Canada’s GoviEx Uranium no longer has rights over the perimeter of the Madaouela mining permit after the Niger revoked its licence to develop one of the world’s largest uranium projects. GoviEx had been concerned that its licence might be revoked if mining could not start by 3 July – the deadline set by Niger’s military leaders who came to power a year ago. The government of Niger holds a 20% stake in Comima SA, the Nigerien company set up to develop the Madaouela project.
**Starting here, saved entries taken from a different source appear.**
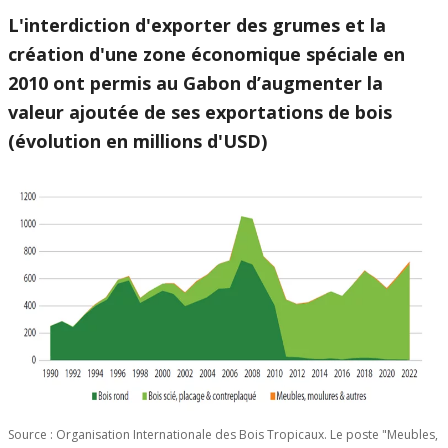
L'interdiction d'exporter des grumes et la
création d'une zone économique spéciale en
2010 ont permis au Gabon d’augmenter la
valeur ajoutée de ses exportations de bois
(évolution en millions d'USD)
Source : Organisation Internationale des Bois Tropicaux. Le poste "Meubles,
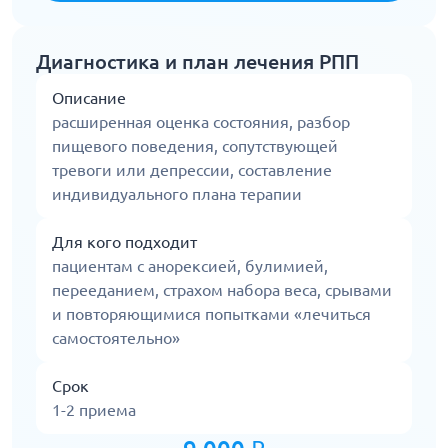
Диагностика и план лечения РПП
Описание
расширенная оценка состояния, разбор
пищевого поведения, сопутствующей
тревоги или депрессии, составление
индивидуального плана терапии
Для кого подходит
пациентам с анорексией, булимией,
перееданием, страхом набора веса, срывами
и повторяющимися попытками «лечиться
самостоятельно»
Срок
1-2 приема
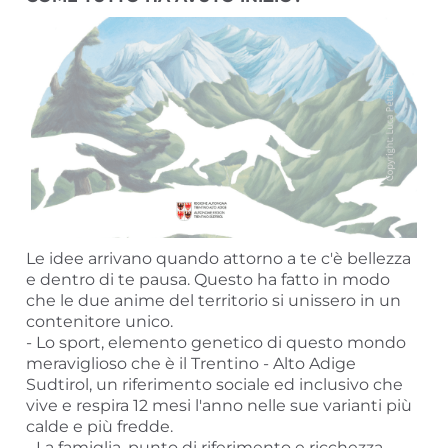
Le idee arrivano quando attorno a te c'è bellezza
e dentro di te pausa. Questo ha fatto in modo
che le due anime del territorio si unissero in un
contenitore unico.
- Lo sport, elemento genetico di questo mondo
meraviglioso che è il Trentino - Alto Adige
Sudtirol, un riferimento sociale ed inclusivo che
vive e respira 12 mesi l'anno nelle sue varianti più
calde e più fredde.
- La famiglia, punto di riferimento e ricchezza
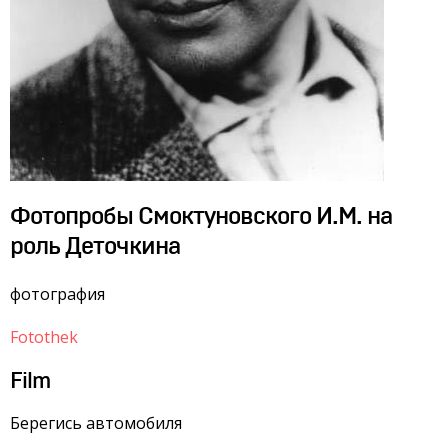
Фотопробы Смоктуновского И.М. на
роль Деточкина
фотография
Fotothek
Film
Берегись автомобиля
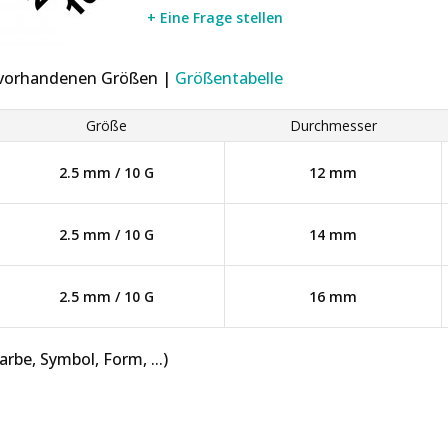
+ Eine Frage stellen
r vorhandenen Größen |
Größentabelle
Größe
Durchmesser
2.5 mm / 10 G
12 mm
2.5 mm / 10 G
14 mm
2.5 mm / 10 G
16 mm
be, Symbol, Form, ...)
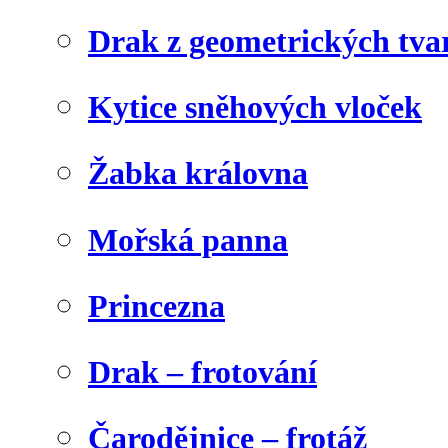
Drak z geometrických tva
Kytice sněhových vloček
Žabka královna
Mořská panna
Princezna
Drak – frotování
Čarodějnice – frotáž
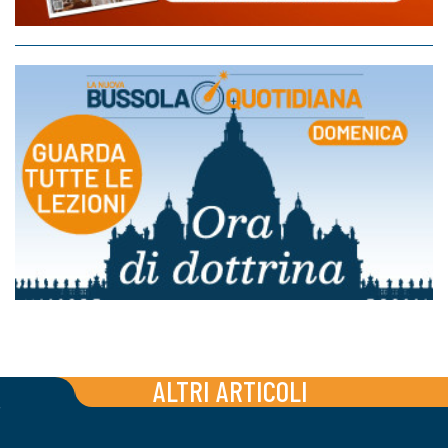
ALTRI ARTICOLI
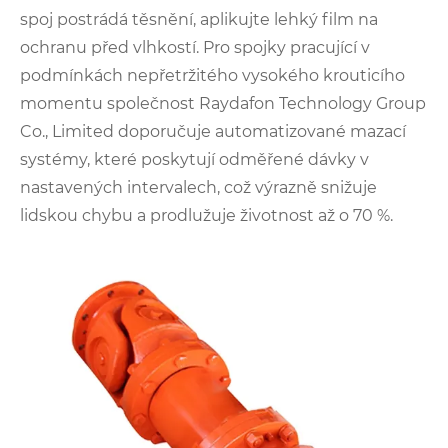
spoj postrádá těsnění, aplikujte lehký film na
ochranu před vlhkostí. Pro spojky pracující v
podmínkách nepřetržitého vysokého krouticího
momentu společnost Raydafon Technology Group
Co., Limited doporučuje automatizované mazací
systémy, které poskytují odměřené dávky v
nastavených intervalech, což výrazně snižuje
lidskou chybu a prodlužuje životnost až o 70 %.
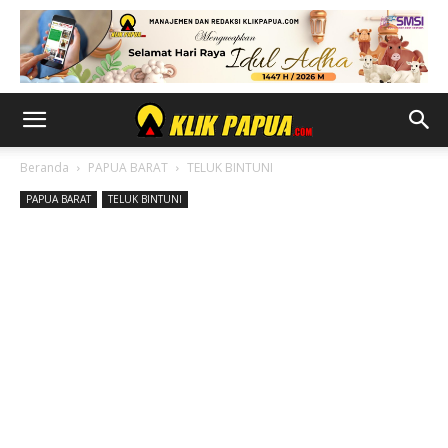
Beranda
PAPUA BARAT
TELUK BINTUNI
PAPUA BARAT
TELUK BINTUNI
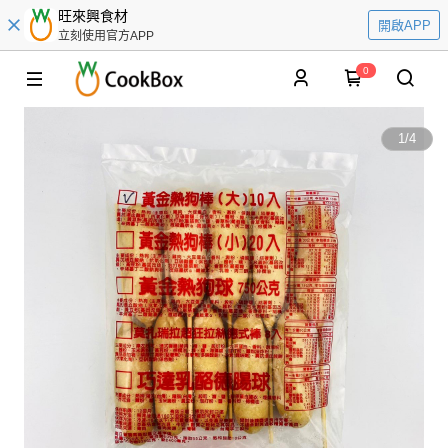
旺來興食材
開啟APP
立刻使用官方APP
0
1
/
4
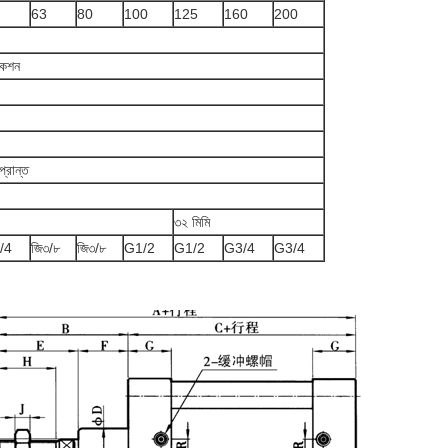
63
80
100
125
160
200
াকশন
 প্রান্ত
৩২ মিমি
/4
জি৩/৮
জি৩/৮
G1/2
G1/2
G3/4
G3/4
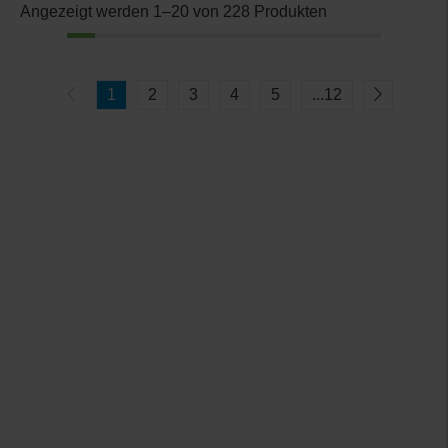
Angezeigt werden 1–20 von 228 Produkten
1
2
3
4
5
...
12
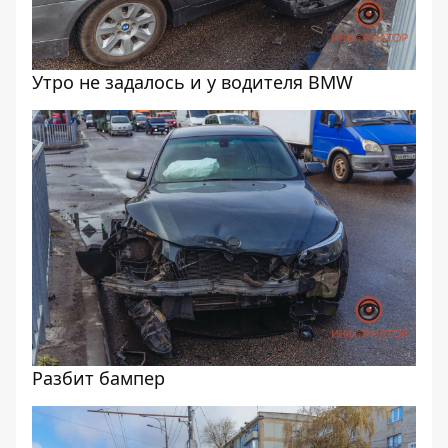
Утро не задалось и у водителя BMW
Разбит бампер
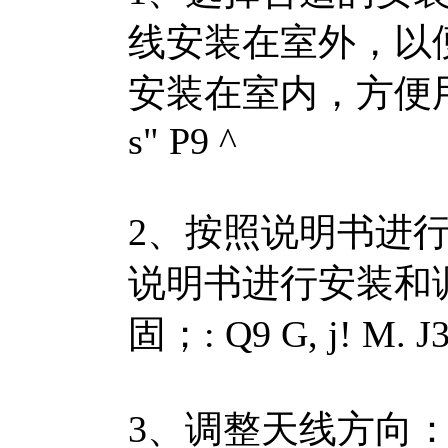
线安装在室外，以
安装在室内，方便
s" P9 ^
2、按照说明书进
说明书进行安装和
固；
: Q9 G, j! M. J
3、调整天线方向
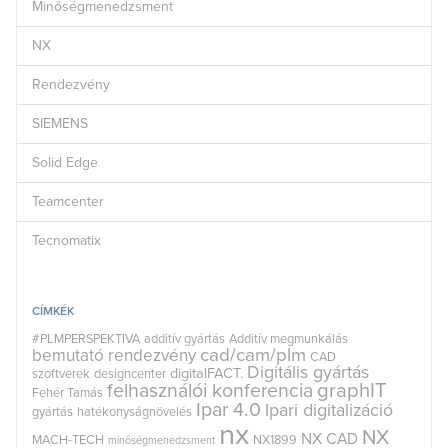
Minőségmenedzsment
NX
Rendezvény
SIEMENS
Solid Edge
Teamcenter
Tecnomatix
CÍMKÉK
#PLMPERSPEKTIVA
additív gyártás
Additív megmunkálás
cad/cam/plm
bemutató rendezvény
CAD
Digitális gyártás
digitalFACT.
szoftverek
designcenter
graphIT
felhasználói konferencia
Fehér Tamás
Ipar 4.0
Ipari digitalizáció
gyártás
hatékonyságnövelés
nx
NX
NX CAD
MACH-TECH
NX1899
minőségmenedzsment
A GoviEx press release said that the licence withdrawal “does not follow the procedure prescribed under the applicable mining code” in Niger, and that it reserves the right to challenge the decision before the competent national or international jurisdictions. GoviEx dded that it believes the government’s decision to withdraw the mining rights for the Madaouela project will have a negative impact on the economic and social development of the region.

This follows the revocation in June of the permit for France’s Orano to operate the Imouraren mine., also containing one of the world’s largest uranium reserves. That permit was awarded in 2009 but was put on hold by the company pending favourable market conditions.

GoviEx began operations in Niger in 2007, since when it has completed 650,000 metres of drilling to define its potential mineral resource and advance the project through periods of low uranium prices. The project reached its feasibility stage in late 2022. The technical report estimated that the Madaouela project could host proven and probable reserves of 5.4m tonnes grading 0.87 kg per tonne uranium oxide (U3O8) for 12.3m pounds of U3O8. Production over the life of mine was forecast at 50.8m pounds of U3O8, or nearly 2.7m pounds a year.

Over the past year, the company had secured more than $200m in expressions of interest for debt financing, had updated environmental assessments and had initiated engineering designs. It had also begun preliminary groundwork, including road construction and exploitation activities at the project site. In June it had received a radiological certificate, which is needed to start production. With initial capital expenditure of $343m, the project was expected to generate up to 800 jobs over 20 years and contribute royalties and taxes to the Nigerien government.

Niger’s Mines Minister Ousmane Abarchi visited Madaouela in May as part of a tour of mining projects in the northern Agadez region. The tour also included Global Atomic’s Dasa project, where underground development began in late 2022 and first deliveries of uranium are expected in 2025.